В общем, Олива переехала к нам, а я даже не понял, как и когда это произошло. Я бы не удивился, узнав, что она проникла в дом через окно. Каких-либо формальных договоренностей на эту тему между Аяксом и мною не было. Просто два дня назад, за завтраком, он мне вдруг объявил: «Теперь Олива здесь…» Стол был накрыт на трех человек. Она вышла из комнаты Аякса, и с того момента все происходит так, как происходит.
Олива — необычайно рослая, хорошо сложённая девушка; и с каждым часом, который ты с ней проводишь, она только выигрывает в твоих глазах. Беременность несколько утяжелила ее формы; но все равно необычность фигуры достаточно заметна. Высокие бедра, короткое туловище; руки, когда опущены, закрывают лишь малую часть ляжек. Большие, грубоватые ладони и очень подвижные пальцы. Груди накрепко приросли к ребрам, но ограничены четкой линией. Роскошное тело увенчано головой, отличающейся редкостной чистотой линий. Лицо, лишенное теней, несет на себе приметы ума и принадлежности к расе упрямцев{262}. Только цвет глаз кажется чересчур светлым: неопределенно-серым, как обрушившиеся в море снежные массы. Можно было бы предположить, что такая девушка неприступна; но я сам видел, как она с кошачьей вкрадчивостью увивается вокруг Аякса. Столь отчетливо выраженная в ее облике гордость давно преодолена; всякое сопротивление сломлено. Олива целиком и полностью подчинилась желаниям мужчины: потому что в таком самоотречении видит панацею от всех душевных и телесных невзгод. Она и на меня изливает непритворное, можно сказать, доверительное дружелюбие, как если бы считала необходимым настроить меня в свою пользу — — ведь я тоже, при случае, мог бы оказать ей какую-то помощь.
Аякс теперь не ждет наступления вечера и совместного с возлюбленной отхода ко сну с таким жгучим нетерпением, как прежде. Больше того: складывается впечатление, что он намеренно оттягивает момент расставания со мной. Он старается завершать каждый день маленьким непритязательным праздником. Распитие пунша после ужина уже практически стало для нас традицией. Аякс ставит на стол две свечи и миску с жаренными на смальце пончиками — из муки, яиц, коринки, сахара, сливочного масла, молока и дрожжей, — которые моя мама называла «дверками». Он щедро приправляет вино корицей, гвоздичным перцем и ломтиками лимона, немного разбавляет подслащенной водой — чтобы напиток получился не таким пьянящим и более дешевым — и подливает арака, чтобы было вкуснее. Пока Олива и я налегаем на пончики, сам он курит сигарету за сигаретой. Свечи мало-помалу догорают. Мне кажется, что на нас изливается благодать мирного существования… что все мы преисполнены доброй воли и готовы поддерживать совместную гармоничную жизнь.

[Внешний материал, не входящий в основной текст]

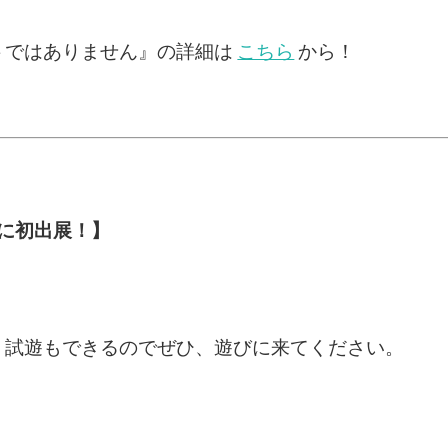
トではありません』の詳細は
こちら
から！
秋に初出展！】
す。試遊もできるのでぜひ、遊びに来てください。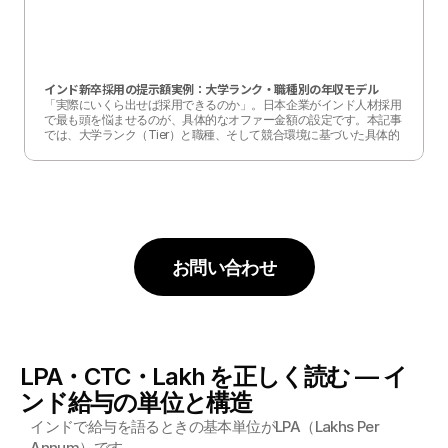
インド新卒採用の提示額実例：大学ランク・職種別の年収モデル
「実際にいくら出せば採用できるのか」。日本企業がインド人材採用
で最も頭を悩ませるのが、具体的なオファー金額の設定です。本記事
では、大学ランク（Tier）と職種、そして競合環境に基づいた具体的
な給与モデル（ケーススタディ）を提示します。
お問い合わせ
LPA・CTC・Lakh を正しく読む — イ
ンド給与の単位と構造
インドで給与を語るときの基本単位がLPA（Lakhs Per 
Annum）です。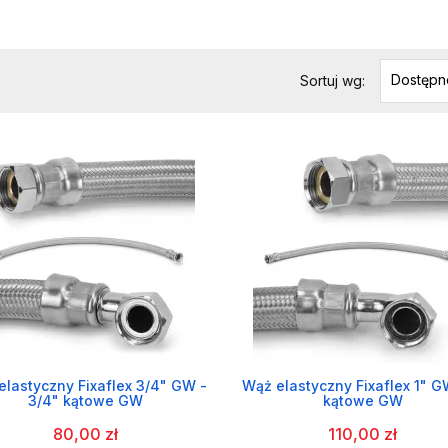
Dostępn
Sortuj wg:
elastyczny Fixaflex 3/4" GW -
Wąż elastyczny Fixaflex 1" G
3/4" kątowe GW
kątowe GW
80,00 zł
110,00 zł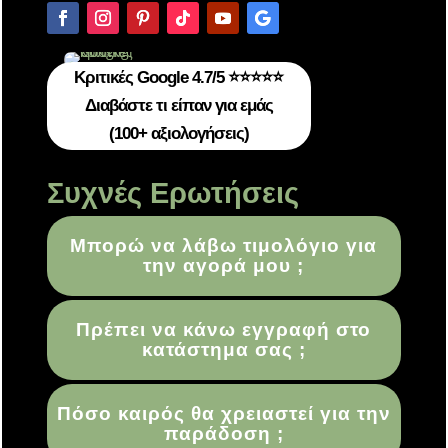
Κριτικές Google 4.7/5 ⭐⭐⭐⭐⭐
Διαβάστε τι είπαν για εμάς
(100+ αξιολογήσεις)
Συχνές Ερωτήσεις
Μπορώ να λάβω τιμολόγιο για
την αγορά μου ;
Πρέπει να κάνω εγγραφή στο
κατάστημα σας ;
Πόσο καιρός θα χρειαστεί για την
παράδοση ;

Когда позже эти двое удаляются в свою комнату, я еще некоторое время сижу возле догоревших свечей, допиваю уже остывший пунш, лакомлюсь пончиками, радуюсь теплу, исходящему от печки, и аромату березовых дров.
— Если бы судьба позволила мне, — думаю я, — сохранять дух в бодрости, еще сколько-то лет усердно трудиться, написать дюжину произведений, не уступающих моим лучшим работам, — если бы судьба мне это позволила, то, может, я и имел бы право удержать при себе обоих молодых людей, создать вместе с ними некое подобие семьи… не ставя под угрозу их будущее? Да, но я не хочу давать им пустые обещания. Разве можно полагаться на мой дух, мучимый попеременно сомнениями и усталостью… ослабляемый преклонным возрастом и периодическими головными болями?